Thursday, October 31, 2013

More Franklin Stoves Less Solar Panels

In 2010 to resounding applause, President Obama touted Abound Solar as American's investment into green energy that would give us 1500 permanent jobs.  Today, it's bankrupt, leaving behind an empty shell of a building filled with broken glass and toxic waste.  Unsold inventory including 2,000 solar panels, which would have been sold to offset some of the hundred of millions of dollars in losses, have mysteriously disappeared.

With the $2 billion the federal government poured into green energy initiatives in the past few years, none of the companies highlighted by President Obama and drooled over by liberals are in existence today.

While one can certainly question the viability of green energy firms, the bigger picture here is worth scrutiny.  Why should government and not private enterprise promote any industry?  The marketplace will determine the viability and necessity of consumer goods, not the feds.

History proves that a majority of our modern conveniences, those that keep us safe or make our lives easier, have been born of private enterprise.  The great inventors of the last century weren't working for the government.  They were private entrepreneurs and they gave us the technological foundation of what we have today.  They are not the evil people portrayed in Common Core classrooms, they are benefactors of our modern way of life.

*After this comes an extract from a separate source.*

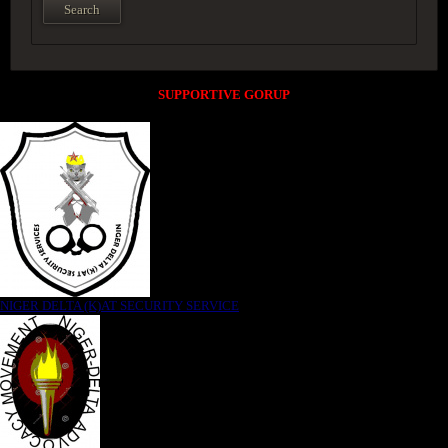
SUPPORTIVE GORUP
NIGER DELTA (K)AT SECURITY SERVICE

Benjamin Franklin invented the Franklin stove that used less wood and prevented fires.  He felt the benefits of this new kind of stove were so important that he sidestepped a patent on it so that everyone could benefit from his invention.

Private industry not the American government will bring us innovation and technology.  Private enterprise will give us better, faster, safer products and services.  The government cannot cherry pick that which they "feel" are worthy, or the ones they "want" to succeed based on political and social ideology.

The marketplace is the great equalizer.  The American people cannot be forced into buying what they do not desire.  Businesses cannot run at a loss.  The government cannot and must not prop up industries that simply do not work...yet.  If solar energy is our future, then it will be cost-effectively born of private endeavor.

"If a coal, oil or gas company pulled something like that the EPA would send out SWAT teams and the U.S. Marshals to track down the offenders, bankrupt or not."